Conversely, split_large_segments() identifies suspiciously large segments that may represent detector errors or complex IBD patterns:

• Identifies segments above size thresholds based on relationship context
• Analyzes internal patterns to identify potential split points
• Creates multiple smaller segments when evidence supports splitting

These operations help correct for technical artifacts in IBD detection, improving the accuracy of downstream relationship inference. The algorithms implement sophisticated statistical models of expected segment characteristics.

The Statistical Foundation

The IBD statistics extracted by get_ibd_stats_unphased() form the foundation for Bonsai v3's relationship inference. Different relationship types exhibit distinctive patterns across multiple IBD statistics:

Relationship	Expected Total IBD (cM)	Expected Segments	IBD2 Presence	Typical Max Segment (cM)
Parent-Child	3400	23	No	~280
Full Siblings	2550	50	Yes (25%)	~160
Half-siblings	1700	28	No	~160
First Cousins	850	15	No	~123
Second Cousins	212.5	4	No	~78

The actual implementation in Bonsai v3 goes beyond these simple averages to model the complete statistical distributions of these values for each relationship type. This allows for probabilistic inference that accounts for the natural variance in genetic inheritance.
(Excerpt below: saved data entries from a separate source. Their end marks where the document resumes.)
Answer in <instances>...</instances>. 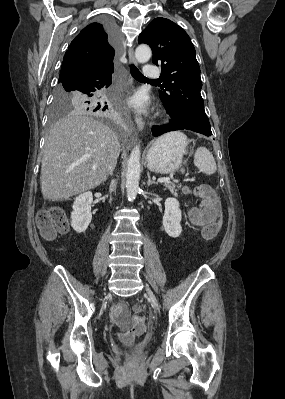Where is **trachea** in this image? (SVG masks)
<instances>
[{"label": "trachea", "mask_w": 285, "mask_h": 399, "mask_svg": "<svg viewBox=\"0 0 285 399\" xmlns=\"http://www.w3.org/2000/svg\"><path fill=\"white\" fill-rule=\"evenodd\" d=\"M130 71H131V75L140 81H152V82H157L158 80H152V79H147L143 76V74L134 66L131 65L130 66Z\"/></svg>", "instance_id": "3493384b"}]
</instances>
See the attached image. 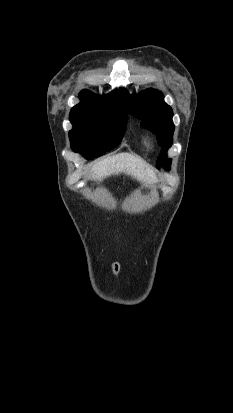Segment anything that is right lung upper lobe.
I'll return each instance as SVG.
<instances>
[{
    "mask_svg": "<svg viewBox=\"0 0 233 413\" xmlns=\"http://www.w3.org/2000/svg\"><path fill=\"white\" fill-rule=\"evenodd\" d=\"M79 97L81 100L99 102V103H109V104H123L125 107L123 91L114 90L110 94L97 96L88 90H83L80 92Z\"/></svg>",
    "mask_w": 233,
    "mask_h": 413,
    "instance_id": "cb5924a9",
    "label": "right lung upper lobe"
}]
</instances>
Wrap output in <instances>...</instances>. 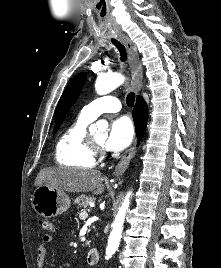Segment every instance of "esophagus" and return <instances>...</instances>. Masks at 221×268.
I'll use <instances>...</instances> for the list:
<instances>
[{
	"mask_svg": "<svg viewBox=\"0 0 221 268\" xmlns=\"http://www.w3.org/2000/svg\"><path fill=\"white\" fill-rule=\"evenodd\" d=\"M121 41L124 43L127 55H128V63L131 71V77H132V88L135 91L136 94H138L141 90L142 86V69L141 65L138 60L137 56V50L134 43L129 39L127 35L121 34L120 36ZM136 152V142L133 143V145L130 147V149L126 152V154L122 157V159L118 162L114 169V176H120L122 175L131 159L134 157Z\"/></svg>",
	"mask_w": 221,
	"mask_h": 268,
	"instance_id": "obj_1",
	"label": "esophagus"
}]
</instances>
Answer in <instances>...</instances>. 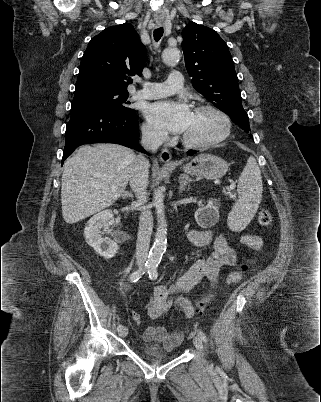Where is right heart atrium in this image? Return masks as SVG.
Returning a JSON list of instances; mask_svg holds the SVG:
<instances>
[{"label": "right heart atrium", "instance_id": "right-heart-atrium-1", "mask_svg": "<svg viewBox=\"0 0 321 402\" xmlns=\"http://www.w3.org/2000/svg\"><path fill=\"white\" fill-rule=\"evenodd\" d=\"M143 135L144 137L149 141L153 143L161 142L166 139V134L154 127H152L149 124H144L143 125Z\"/></svg>", "mask_w": 321, "mask_h": 402}]
</instances>
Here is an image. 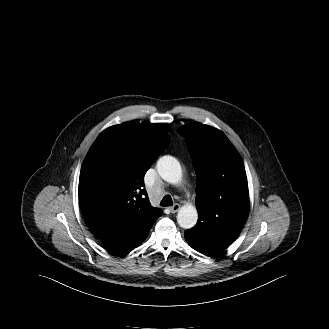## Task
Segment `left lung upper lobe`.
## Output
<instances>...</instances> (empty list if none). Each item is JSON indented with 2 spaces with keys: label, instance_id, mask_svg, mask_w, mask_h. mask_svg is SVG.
<instances>
[{
  "label": "left lung upper lobe",
  "instance_id": "left-lung-upper-lobe-1",
  "mask_svg": "<svg viewBox=\"0 0 329 329\" xmlns=\"http://www.w3.org/2000/svg\"><path fill=\"white\" fill-rule=\"evenodd\" d=\"M197 173L198 223L191 230L210 240L224 229H241L249 211V193L243 161L220 130L193 122L181 126Z\"/></svg>",
  "mask_w": 329,
  "mask_h": 329
}]
</instances>
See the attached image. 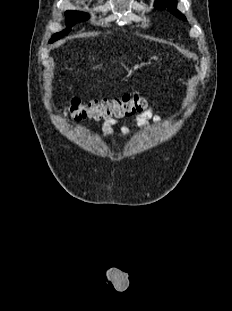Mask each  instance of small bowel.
I'll return each instance as SVG.
<instances>
[{
	"mask_svg": "<svg viewBox=\"0 0 232 311\" xmlns=\"http://www.w3.org/2000/svg\"><path fill=\"white\" fill-rule=\"evenodd\" d=\"M116 124H117L116 120L106 121L103 124L102 131H103L105 138H109L112 135L113 126ZM136 124L142 133H147L149 130V126L151 124L157 127H162L164 124V121L162 117L153 108H148L138 116L136 120ZM80 130L87 131L88 127L82 126ZM119 130H120L121 135L124 138H127L130 134L129 127L127 125H120Z\"/></svg>",
	"mask_w": 232,
	"mask_h": 311,
	"instance_id": "obj_1",
	"label": "small bowel"
}]
</instances>
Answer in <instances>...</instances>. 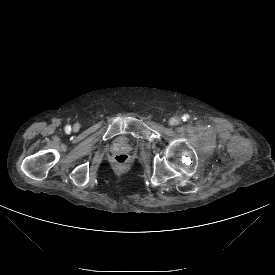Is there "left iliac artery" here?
Returning a JSON list of instances; mask_svg holds the SVG:
<instances>
[{
  "mask_svg": "<svg viewBox=\"0 0 275 275\" xmlns=\"http://www.w3.org/2000/svg\"><path fill=\"white\" fill-rule=\"evenodd\" d=\"M188 115H184L182 118H183V121H186V119H188Z\"/></svg>",
  "mask_w": 275,
  "mask_h": 275,
  "instance_id": "1",
  "label": "left iliac artery"
}]
</instances>
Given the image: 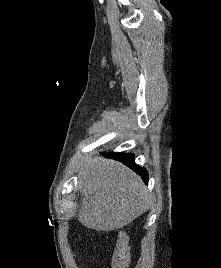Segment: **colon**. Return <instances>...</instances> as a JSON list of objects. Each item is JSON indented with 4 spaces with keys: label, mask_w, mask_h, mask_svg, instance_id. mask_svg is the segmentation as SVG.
<instances>
[{
    "label": "colon",
    "mask_w": 221,
    "mask_h": 268,
    "mask_svg": "<svg viewBox=\"0 0 221 268\" xmlns=\"http://www.w3.org/2000/svg\"><path fill=\"white\" fill-rule=\"evenodd\" d=\"M129 261L128 239L124 232H120L111 260V268H127Z\"/></svg>",
    "instance_id": "colon-1"
}]
</instances>
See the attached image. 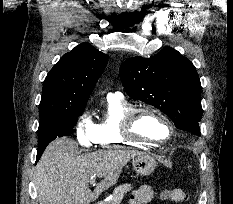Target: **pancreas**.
<instances>
[{"mask_svg":"<svg viewBox=\"0 0 233 204\" xmlns=\"http://www.w3.org/2000/svg\"><path fill=\"white\" fill-rule=\"evenodd\" d=\"M132 189L131 184H122L115 187L112 197L105 204H120L125 193L129 192Z\"/></svg>","mask_w":233,"mask_h":204,"instance_id":"pancreas-1","label":"pancreas"}]
</instances>
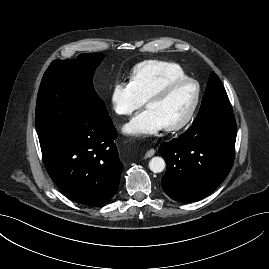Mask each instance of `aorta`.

From Statistics to Likelihoods

The ibd.py module connects to the likelihoods.py module through the IBD statistics it produces. The workflow follows these steps:

1. get_ibd_stats_unphased() in ibd.py extracts statistical summaries from IBD segments
2. These statistics are passed to the PwLogLike class in likelihoods.py
3. The PwLogLike class computes likelihood scores for different relationship hypotheses
4. These likelihood scores guide the pedigree reconstruction process

This connection between IBD processing and relationship inference is at the core of Bonsai v3's approach. The system transforms raw genetic data into statistical summaries and then into probabilistic relationship assessments, creating a seamless pathway from detector output to pedigree structures.